▶ Work item:
Determine how many lines in the records hold the word "دیجیتال". Return the number alone.

▶ Records provided:
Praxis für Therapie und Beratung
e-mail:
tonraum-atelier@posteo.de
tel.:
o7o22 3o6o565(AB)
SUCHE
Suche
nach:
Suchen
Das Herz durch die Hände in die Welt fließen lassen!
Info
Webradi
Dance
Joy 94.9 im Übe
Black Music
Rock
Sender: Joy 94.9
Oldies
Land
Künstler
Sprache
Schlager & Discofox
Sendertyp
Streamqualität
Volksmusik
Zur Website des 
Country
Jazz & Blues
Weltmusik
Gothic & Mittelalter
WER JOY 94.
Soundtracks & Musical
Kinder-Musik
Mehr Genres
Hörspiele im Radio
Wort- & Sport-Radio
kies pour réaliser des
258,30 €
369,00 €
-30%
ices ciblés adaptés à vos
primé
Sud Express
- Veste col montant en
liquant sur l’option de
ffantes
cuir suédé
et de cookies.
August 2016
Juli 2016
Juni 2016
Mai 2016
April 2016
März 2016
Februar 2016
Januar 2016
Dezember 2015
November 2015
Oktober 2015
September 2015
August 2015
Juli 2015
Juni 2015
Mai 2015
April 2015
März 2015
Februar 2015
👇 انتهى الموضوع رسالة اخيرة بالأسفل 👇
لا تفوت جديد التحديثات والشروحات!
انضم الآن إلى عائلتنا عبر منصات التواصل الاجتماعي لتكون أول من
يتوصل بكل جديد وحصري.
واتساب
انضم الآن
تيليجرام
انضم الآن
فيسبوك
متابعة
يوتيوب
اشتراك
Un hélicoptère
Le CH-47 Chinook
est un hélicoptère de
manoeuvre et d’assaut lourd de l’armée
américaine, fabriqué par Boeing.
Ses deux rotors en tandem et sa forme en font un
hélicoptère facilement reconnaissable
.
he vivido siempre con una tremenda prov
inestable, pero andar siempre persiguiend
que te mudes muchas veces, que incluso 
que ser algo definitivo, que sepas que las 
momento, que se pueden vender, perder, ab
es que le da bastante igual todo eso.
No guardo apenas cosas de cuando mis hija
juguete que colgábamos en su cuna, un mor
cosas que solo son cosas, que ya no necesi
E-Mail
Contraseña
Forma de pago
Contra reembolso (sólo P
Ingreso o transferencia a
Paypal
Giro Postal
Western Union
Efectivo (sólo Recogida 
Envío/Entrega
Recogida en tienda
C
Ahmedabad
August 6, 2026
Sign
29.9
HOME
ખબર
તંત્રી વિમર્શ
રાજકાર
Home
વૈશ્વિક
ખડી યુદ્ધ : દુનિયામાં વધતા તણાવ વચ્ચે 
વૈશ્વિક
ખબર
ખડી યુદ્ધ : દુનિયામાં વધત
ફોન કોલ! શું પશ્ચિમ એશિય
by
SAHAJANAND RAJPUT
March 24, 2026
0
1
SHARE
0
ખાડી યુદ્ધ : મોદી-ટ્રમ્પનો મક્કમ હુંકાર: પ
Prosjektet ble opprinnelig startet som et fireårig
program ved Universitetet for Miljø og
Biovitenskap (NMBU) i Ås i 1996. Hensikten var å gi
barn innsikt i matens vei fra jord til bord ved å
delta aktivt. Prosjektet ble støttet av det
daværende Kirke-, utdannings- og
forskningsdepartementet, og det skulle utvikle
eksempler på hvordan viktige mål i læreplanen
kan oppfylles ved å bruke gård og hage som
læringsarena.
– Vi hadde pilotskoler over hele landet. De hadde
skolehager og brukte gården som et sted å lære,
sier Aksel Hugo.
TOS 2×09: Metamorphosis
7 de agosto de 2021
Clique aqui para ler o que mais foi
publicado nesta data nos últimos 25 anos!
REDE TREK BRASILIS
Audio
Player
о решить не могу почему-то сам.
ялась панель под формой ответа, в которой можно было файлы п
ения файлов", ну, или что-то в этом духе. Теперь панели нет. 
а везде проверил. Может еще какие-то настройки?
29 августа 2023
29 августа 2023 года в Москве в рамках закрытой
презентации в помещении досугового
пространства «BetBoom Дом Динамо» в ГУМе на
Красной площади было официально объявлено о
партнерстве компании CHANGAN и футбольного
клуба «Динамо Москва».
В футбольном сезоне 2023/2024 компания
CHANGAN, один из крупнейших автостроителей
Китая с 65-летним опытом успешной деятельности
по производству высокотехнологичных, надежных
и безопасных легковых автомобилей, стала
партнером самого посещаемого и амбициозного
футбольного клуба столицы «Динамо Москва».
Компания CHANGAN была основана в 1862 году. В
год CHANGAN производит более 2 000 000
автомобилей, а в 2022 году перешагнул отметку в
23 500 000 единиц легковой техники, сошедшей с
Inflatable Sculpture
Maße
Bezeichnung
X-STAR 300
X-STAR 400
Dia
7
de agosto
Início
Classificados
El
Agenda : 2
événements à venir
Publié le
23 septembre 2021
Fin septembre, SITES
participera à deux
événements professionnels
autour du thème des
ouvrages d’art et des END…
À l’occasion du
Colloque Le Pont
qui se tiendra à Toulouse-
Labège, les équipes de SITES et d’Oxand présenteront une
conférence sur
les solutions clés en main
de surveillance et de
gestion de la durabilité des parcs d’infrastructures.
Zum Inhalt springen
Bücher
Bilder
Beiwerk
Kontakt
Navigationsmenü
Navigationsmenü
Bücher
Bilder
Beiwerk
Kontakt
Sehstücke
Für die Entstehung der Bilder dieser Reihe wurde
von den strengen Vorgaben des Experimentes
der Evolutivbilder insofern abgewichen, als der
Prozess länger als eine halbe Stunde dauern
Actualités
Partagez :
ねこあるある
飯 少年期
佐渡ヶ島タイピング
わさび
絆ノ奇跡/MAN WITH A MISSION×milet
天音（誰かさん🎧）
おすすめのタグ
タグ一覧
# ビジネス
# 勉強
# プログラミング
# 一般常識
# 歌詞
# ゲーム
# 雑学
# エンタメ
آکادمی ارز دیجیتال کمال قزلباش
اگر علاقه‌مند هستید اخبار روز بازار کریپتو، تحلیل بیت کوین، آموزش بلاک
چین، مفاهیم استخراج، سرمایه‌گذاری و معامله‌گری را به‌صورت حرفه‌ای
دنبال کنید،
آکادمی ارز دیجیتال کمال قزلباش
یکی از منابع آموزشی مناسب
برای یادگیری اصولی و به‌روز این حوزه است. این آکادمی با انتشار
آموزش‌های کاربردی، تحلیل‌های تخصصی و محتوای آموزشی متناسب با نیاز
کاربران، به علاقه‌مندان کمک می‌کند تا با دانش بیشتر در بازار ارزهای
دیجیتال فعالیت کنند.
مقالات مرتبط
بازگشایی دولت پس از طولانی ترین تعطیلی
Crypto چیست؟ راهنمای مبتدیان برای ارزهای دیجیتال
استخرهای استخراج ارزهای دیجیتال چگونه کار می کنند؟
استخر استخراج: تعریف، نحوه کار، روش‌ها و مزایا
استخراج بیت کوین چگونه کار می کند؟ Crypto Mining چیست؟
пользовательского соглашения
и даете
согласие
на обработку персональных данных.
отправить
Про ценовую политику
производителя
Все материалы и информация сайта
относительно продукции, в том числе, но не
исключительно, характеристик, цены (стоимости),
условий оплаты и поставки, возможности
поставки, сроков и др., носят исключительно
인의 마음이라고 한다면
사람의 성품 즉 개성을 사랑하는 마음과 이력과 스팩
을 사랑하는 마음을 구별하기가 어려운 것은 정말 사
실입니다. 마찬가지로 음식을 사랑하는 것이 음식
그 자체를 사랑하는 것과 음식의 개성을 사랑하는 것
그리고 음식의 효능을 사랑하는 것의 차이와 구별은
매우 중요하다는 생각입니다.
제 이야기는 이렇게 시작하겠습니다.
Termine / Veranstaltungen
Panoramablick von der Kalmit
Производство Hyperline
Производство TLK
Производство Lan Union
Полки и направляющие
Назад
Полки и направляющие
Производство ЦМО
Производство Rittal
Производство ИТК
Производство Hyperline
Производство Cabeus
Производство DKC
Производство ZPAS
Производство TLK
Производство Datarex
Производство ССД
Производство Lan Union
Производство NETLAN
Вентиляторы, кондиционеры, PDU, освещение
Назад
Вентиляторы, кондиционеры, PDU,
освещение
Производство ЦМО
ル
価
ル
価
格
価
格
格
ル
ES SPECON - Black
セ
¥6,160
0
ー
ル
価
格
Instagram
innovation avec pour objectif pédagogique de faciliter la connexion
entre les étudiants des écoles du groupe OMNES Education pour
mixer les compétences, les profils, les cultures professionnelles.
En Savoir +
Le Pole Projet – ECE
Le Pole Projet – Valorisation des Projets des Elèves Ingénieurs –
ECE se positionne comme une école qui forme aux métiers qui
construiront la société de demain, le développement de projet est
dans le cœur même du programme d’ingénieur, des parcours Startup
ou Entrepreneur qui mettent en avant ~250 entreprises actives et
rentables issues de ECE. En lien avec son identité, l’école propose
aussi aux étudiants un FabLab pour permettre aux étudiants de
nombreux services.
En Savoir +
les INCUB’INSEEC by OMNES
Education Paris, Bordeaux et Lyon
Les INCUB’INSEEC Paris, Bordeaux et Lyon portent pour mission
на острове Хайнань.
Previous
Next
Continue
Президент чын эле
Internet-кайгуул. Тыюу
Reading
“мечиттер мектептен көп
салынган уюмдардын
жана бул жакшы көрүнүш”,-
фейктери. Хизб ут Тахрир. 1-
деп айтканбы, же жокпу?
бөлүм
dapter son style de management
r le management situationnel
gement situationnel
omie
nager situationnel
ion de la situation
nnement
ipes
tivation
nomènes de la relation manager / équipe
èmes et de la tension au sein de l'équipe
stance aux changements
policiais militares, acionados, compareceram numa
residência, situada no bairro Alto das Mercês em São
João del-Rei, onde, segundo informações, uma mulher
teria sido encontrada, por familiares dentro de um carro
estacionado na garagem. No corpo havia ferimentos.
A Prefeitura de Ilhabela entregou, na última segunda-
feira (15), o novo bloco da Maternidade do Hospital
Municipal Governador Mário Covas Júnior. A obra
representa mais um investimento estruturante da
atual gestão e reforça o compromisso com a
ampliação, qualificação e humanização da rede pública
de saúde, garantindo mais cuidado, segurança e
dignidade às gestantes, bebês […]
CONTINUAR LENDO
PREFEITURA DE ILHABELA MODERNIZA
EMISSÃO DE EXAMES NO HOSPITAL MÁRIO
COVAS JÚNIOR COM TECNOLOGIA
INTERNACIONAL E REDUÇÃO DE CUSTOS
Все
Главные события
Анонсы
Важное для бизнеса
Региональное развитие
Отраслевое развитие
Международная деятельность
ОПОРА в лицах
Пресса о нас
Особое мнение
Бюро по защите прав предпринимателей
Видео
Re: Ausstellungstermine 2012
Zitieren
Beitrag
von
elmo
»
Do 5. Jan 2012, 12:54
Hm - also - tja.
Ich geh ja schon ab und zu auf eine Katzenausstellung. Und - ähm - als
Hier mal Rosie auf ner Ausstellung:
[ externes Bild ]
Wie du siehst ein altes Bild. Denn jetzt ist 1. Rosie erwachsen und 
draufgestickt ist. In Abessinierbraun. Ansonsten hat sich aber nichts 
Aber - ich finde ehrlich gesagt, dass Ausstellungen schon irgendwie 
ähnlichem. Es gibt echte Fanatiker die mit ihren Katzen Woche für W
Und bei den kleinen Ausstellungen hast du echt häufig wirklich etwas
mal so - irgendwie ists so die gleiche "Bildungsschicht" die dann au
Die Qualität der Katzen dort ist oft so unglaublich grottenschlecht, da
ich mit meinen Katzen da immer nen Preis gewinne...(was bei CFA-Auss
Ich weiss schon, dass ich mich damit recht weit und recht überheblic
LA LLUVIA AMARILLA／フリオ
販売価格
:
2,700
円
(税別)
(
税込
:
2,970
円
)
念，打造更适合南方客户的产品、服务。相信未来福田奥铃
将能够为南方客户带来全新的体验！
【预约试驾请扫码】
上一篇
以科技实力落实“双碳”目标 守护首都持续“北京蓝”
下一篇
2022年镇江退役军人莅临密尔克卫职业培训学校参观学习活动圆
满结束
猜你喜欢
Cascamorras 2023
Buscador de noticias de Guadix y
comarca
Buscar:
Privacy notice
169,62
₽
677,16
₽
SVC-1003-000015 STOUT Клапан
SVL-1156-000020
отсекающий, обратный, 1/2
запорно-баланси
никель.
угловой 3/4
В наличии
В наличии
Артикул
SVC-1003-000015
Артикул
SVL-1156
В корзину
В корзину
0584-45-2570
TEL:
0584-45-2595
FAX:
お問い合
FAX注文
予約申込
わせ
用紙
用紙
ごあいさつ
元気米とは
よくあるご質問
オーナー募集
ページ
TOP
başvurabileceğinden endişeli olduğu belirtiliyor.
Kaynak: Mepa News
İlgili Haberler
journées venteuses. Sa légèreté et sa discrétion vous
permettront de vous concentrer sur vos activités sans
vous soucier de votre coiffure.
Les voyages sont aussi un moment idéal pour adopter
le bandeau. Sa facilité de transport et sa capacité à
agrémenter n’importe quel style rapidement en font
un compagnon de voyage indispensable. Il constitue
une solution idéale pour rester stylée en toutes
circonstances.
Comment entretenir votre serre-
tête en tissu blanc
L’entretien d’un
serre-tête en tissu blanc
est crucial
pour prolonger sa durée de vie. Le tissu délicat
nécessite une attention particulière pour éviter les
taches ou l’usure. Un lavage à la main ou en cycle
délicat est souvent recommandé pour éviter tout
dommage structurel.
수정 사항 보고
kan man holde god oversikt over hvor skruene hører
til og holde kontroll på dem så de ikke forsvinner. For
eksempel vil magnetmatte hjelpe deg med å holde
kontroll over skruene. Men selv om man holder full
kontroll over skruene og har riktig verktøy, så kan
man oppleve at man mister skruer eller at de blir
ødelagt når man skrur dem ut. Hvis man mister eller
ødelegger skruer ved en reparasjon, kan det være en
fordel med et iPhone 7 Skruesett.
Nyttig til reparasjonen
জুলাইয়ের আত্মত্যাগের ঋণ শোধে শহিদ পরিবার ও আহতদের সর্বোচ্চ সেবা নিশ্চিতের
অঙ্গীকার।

▶ Reply to the task:
5